A weak quarter. Also last week, we rolled from September into October and from the third quarter into the fourth. A lot of investors will be glad to have the third quarter in the rear-view mirror. The markets had their worst third quarter in four years. The final numbers for Q3 are stark: The Dow fell 7.7 percent, and the S&P 500 dropped 6.9 percent. The Nasdaq more or less split the difference, giving back 7.4 percent for the three-month period ending in September.
Ugly, but not surprising. Of course, the dip in the second quarter was not surprising. In fact, what was surprising was just how long the markets continued upward. In 2007, the Dow was at 7,000. In May of this year, it was over 18,000. That’s a rise of 11,000 points, far more than doubling in value. We’ve given back about 10 percent of that 250 percent since May, but what we’ve seen is no cause for panic. I should note, though, the CBOE Volatility index, known as Wall Street’s “fear gauge,” was around 25 most of the week, firmly above its long-term average of 20.
Not over yet? It’s also possible the correction is not over yet. This pull-back was more than just a statistical correction. Investors remain worried about the health of China’s economy and its impact on the timing of a U.S. interest rate increase. Last week, Congress temporarily solved one problem causing market jitters by finally passing a plan to keep the government funded past last week’s Sept. 30 deadline. But we got news late on Thursday from Treasury Secretary Jack Lew that the government will run out of cash on Nov. 5 if Congress doesn’t raise the debt ceiling. The national debt already stands at $18.1 trillion. It will be interesting to see how the new speaker of the House, likely California’s Kevin McCarthy, will handle this challenge just days after he’s scheduled to take office.

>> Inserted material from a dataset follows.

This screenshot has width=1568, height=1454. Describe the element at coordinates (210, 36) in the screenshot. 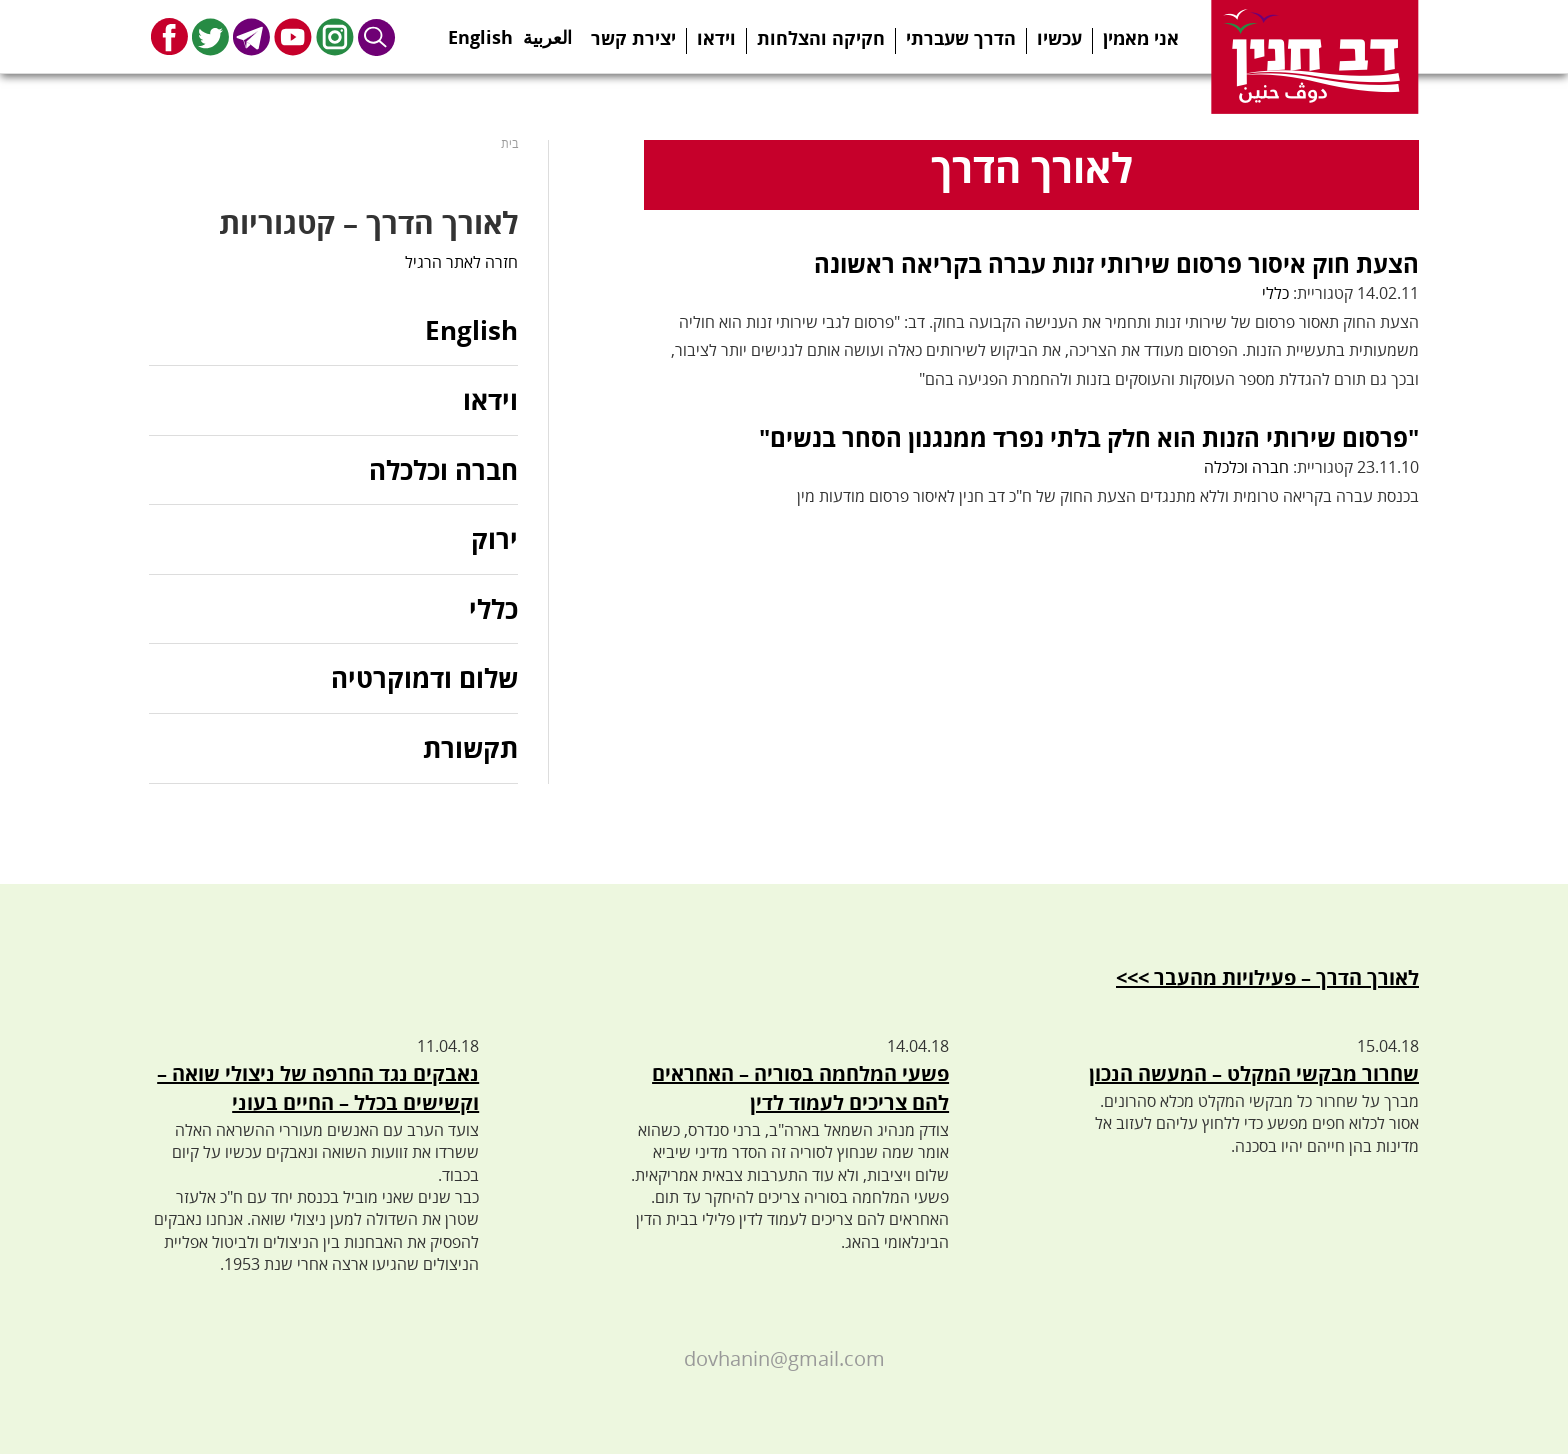

I see `Twitter` at that location.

Positive sign. All of the above duly noted, we should also mention a bright spot: A report last Tuesday showed the consumer confidence index rose to 103 in September, topping economists’ expectation of 96.1. Consumer confidence is at its highest level since January. This number is significant because consumer spending either directly or indirectly fuels about 70 percent of the U.S. economy.
The week ahead. Government reports will be light this week, but with the change in the quarter, we’ll quickly be back into earnings season. Alcoa announces on Thursday, after the markets close. Alcoa is a Dow component and a proxy of sorts for the global economy, as it does business all around the world. Even with the nearly 10 percent drop in the markets, the price-to-earnings ratio of the S&P 500 is still above 20. That’s 10 to 15 percent above the historical average. Last quarter, so many things were going on around the world that we hardly paid attention to earnings. But this earnings season is pretty important. Stock prices always revert to the mean. If we don’t see pretty strong earnings, and almost no one is predicting that, we could see further declines in market values. So for the next two weeks, I’ll be watching earnings closely.